Days later, government reinforcements arrived, which included members of the elite Republican Guards and Hezbollah, and the military captured the villages of Kafr al-Saghir and Moqbila, advancing towards the Infantry Academy. Rebel reinforcements had also been dispatched to Aleppo, however, one brigade numbering 1,000 fighters that was supposedly sent from Idlib province to reinforce opposition forces in Aleppo city used the chance and defected to the rival extremist ISIS organisation.

The slow pace with which the Army advanced since the start of the operation was described as deliberate so the military could have time to consolidate control over captured territory. According to one diplomat, "They haven't lost any areas they have taken back. It is not a battle of back-and-forth."

=== Rebel counter-attacks repelled, continued Army advance ===

By mid-August, only three miles remained before the military could completely cut rebel supply lines into the city, after the opposition forces’ position deteriorated in the previous month following failed rebel counterattacks that attempted to dislodge government troops from the industrial zone. The rebels also attempted to capture the military academy in the western outskirts of the city, in an attempt to force government forces to reposition from the east to the west. However, the attack ended in catastrophe after the rebels were exposed to repeated air strikes, even at night, that made it impossible to move men and weapons freely.

Government forces had also captured two hills and three villages in the western Aleppo countryside, while there were competing claims over the town of Khan Tuman. On 18 August, the Army captured Khan Tuman hill.

Between 20 and 23 August, heavy fighting raged at the Handarat district, which was reportedly being besieged by government forces, while the military claimed to have captured the village of Jbeileh, which the rebels used to conduct attacks on the prison. Shortly after the capture of Jbeileh, the Army attacked the "cement factory", with expectations it would be captured within a few hours.

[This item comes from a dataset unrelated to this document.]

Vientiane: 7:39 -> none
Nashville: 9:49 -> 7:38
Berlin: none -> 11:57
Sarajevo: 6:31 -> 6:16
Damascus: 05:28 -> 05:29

On 24 August, the military captured Mount Azzan, after forcing rebel forces to retreat to the south, while government troops advanced from Jbeileh to the west towards Al-Muslimiyyah and captured two neighborhoods in the village.

===Battle for the Handarat area===

On 3 October, following a two-month stalemate, the Army, supported by the NDF, Hezbollah, Al-Quds Brigades and Ba'ath Brigades, finally captured the village of Handarat and its hill, thus cutting off one of the two last rebel supply lines for opposition-held areas in Aleppo city. The Army quickly erected barriers on the road so it would be closed off. Government forces also captured the villages of al-Mudafah and Sifat and a four-way intersection west of Sifat. Later, the rebels counter-attacked in an attempt to recapture the hill. 45 rebels and 32 soldiers were killed during the day's fighting. The final supply route, via the Castello Road and al-Jandul roundabout, came under constant air-strikes and was monitored.

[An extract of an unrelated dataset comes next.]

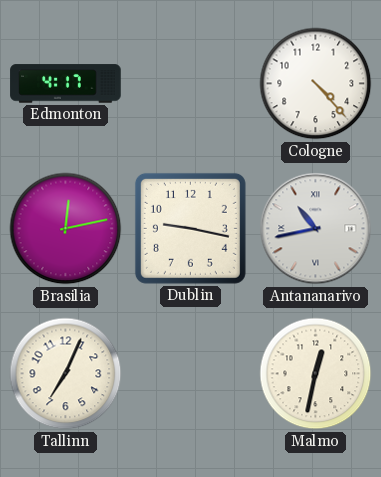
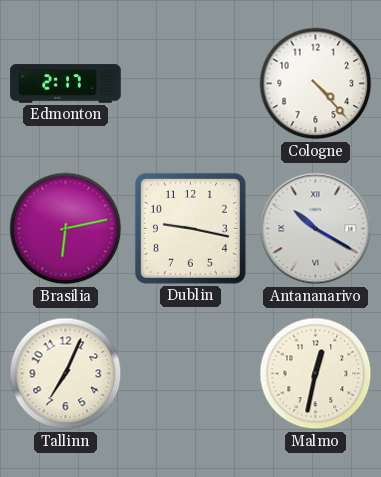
Edmonton: 4:17 -> 2:17
Brasilia: 12:13 -> 6:13
Antananarivo: 10:43 -> 10:20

On 9 October, the Army secured the Handarat farms and the village of Babinnis, just south of the rebel-controlled infantry school.

On 13 October, the rebels made advances that could possibly cut off the supply roads to the Army-held Sifat, Handarat and Handarat base.

On 18 October, the Army captured the village of al-Jbayleh, the cement plant and the glass factory, north of the prison, ending the rebel's attempts to isolate the Army in Sifat and Handarat. The next day, the Army also captured the village of Al-Muslimiyya.

On 20 October, the military made further advances and captured the Halabi Farms (Mazra’a Halabi) and Tal Madafa, the highest hill in the province which is located north of Handarat.

In early November, the last remaining rebel supply route, the Castello Road, was within firing range of the Syrian Army and they were in position to close it off at any time, but were still leaving it open, possibly to give a chance to anyone who wanted to leave the city before they implemented the siege.